GOAL OF THE EXERCISE: In full and without change, repeat the records shown below.

AVAILABLE DATA:
::::
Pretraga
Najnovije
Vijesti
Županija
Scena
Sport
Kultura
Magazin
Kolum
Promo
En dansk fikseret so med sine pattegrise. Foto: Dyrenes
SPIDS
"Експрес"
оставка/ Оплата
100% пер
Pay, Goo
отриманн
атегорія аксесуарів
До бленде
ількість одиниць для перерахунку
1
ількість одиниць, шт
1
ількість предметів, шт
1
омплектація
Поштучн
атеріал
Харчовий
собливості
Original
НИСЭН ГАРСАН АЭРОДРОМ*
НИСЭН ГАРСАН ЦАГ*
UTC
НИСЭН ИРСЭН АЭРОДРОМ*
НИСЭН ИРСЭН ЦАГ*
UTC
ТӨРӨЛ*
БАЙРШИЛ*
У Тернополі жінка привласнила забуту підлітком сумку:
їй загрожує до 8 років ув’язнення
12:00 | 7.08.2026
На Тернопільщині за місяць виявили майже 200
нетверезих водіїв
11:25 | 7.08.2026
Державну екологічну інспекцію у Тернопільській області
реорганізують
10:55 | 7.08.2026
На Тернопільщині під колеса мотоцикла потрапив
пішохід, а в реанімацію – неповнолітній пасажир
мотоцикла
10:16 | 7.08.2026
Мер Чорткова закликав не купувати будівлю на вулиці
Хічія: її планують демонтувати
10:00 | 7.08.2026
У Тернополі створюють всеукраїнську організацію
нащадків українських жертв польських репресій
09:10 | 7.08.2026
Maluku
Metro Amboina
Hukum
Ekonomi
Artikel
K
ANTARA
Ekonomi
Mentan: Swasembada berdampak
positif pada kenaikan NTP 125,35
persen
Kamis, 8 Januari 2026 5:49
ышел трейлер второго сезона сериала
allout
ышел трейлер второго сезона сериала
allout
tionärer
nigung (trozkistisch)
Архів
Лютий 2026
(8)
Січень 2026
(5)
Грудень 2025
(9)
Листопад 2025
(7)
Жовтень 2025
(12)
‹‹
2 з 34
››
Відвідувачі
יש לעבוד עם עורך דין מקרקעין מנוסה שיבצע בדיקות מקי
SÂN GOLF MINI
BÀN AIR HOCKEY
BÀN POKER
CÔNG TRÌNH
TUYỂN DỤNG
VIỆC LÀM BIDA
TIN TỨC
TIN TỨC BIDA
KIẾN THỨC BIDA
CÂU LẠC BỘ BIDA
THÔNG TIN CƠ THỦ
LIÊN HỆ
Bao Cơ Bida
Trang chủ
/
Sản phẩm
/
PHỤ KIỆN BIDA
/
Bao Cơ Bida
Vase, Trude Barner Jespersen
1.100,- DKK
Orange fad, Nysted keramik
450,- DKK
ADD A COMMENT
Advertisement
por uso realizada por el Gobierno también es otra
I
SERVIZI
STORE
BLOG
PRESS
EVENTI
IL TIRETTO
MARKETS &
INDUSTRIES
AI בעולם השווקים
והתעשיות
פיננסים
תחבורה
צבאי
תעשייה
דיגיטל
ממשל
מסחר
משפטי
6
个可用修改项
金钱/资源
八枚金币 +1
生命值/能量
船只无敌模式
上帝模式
::::
EXERCISE RESULT:
Pretraga
Najnovije
Vijesti
Županija
Scena
Sport
Kultura
Magazin
Kolum
Promo
En dansk fikseret so med sine pattegrise. Foto: Dyrenes
SPIDS
"Експрес"
оставка/ Оплата
100% пер
Pay, Goo
отриманн
атегорія аксесуарів
До бленде
ількість одиниць для перерахунку
1
ількість одиниць, шт
1
ількість предметів, шт
1
омплектація
Поштучн
атеріал
Харчовий
собливості
Original
НИСЭН ГАРСАН АЭРОДРОМ*
НИСЭН ГАРСАН ЦАГ*
UTC
НИСЭН ИРСЭН АЭРОДРОМ*
НИСЭН ИРСЭН ЦАГ*
UTC
ТӨРӨЛ*
БАЙРШИЛ*
У Тернополі жінка привласнила забуту підлітком сумку:
їй загрожує до 8 років ув’язнення
12:00 | 7.08.2026
На Тернопільщині за місяць виявили майже 200
нетверезих водіїв
11:25 | 7.08.2026
Державну екологічну інспекцію у Тернопільській області
реорганізують
10:55 | 7.08.2026
На Тернопільщині під колеса мотоцикла потрапив
пішохід, а в реанімацію – неповнолітній пасажир
мотоцикла
10:16 | 7.08.2026
Мер Чорткова закликав не купувати будівлю на вулиці
Хічія: її планують демонтувати
10:00 | 7.08.2026
У Тернополі створюють всеукраїнську організацію
нащадків українських жертв польських репресій
09:10 | 7.08.2026
Maluku
Metro Amboina
Hukum
Ekonomi
Artikel
K
ANTARA
Ekonomi
Mentan: Swasembada berdampak
positif pada kenaikan NTP 125,35
persen
Kamis, 8 Januari 2026 5:49
ышел трейлер второго сезона сериала
allout
ышел трейлер второго сезона сериала
allout
tionärer
nigung (trozkistisch)
Архів
Лютий 2026
(8)
Січень 2026
(5)
Грудень 2025
(9)
Листопад 2025
(7)
Жовтень 2025
(12)
‹‹
2 з 34
››
Відвідувачі
יש לעבוד עם עורך דין מקרקעין מנוסה שיבצע בדיקות מקי
SÂN GOLF MINI
BÀN AIR HOCKEY
BÀN POKER
CÔNG TRÌNH
TUYỂN DỤNG
VIỆC LÀM BIDA
TIN TỨC
TIN TỨC BIDA
KIẾN THỨC BIDA
CÂU LẠC BỘ BIDA
THÔNG TIN CƠ THỦ
LIÊN HỆ
Bao Cơ Bida
Trang chủ
/
Sản phẩm
/
PHỤ KIỆN BIDA
/
Bao Cơ Bida
Vase, Trude Barner Jespersen
1.100,- DKK
Orange fad, Nysted keramik
450,- DKK
ADD A COMMENT
Advertisement
por uso realizada por el Gobierno también es otra
I
SERVIZI
STORE
BLOG
PRESS
EVENTI
IL TIRETTO
MARKETS &
INDUSTRIES
AI בעולם השווקים
והתעשיות
פיננסים
תחבורה
צבאי
תעשייה
דיגיטל
ממשל
מסחר
משפטי
6
个可用修改项
金钱/资源
八枚金币 +1
生命值/能量
船只无敌模式
上帝模式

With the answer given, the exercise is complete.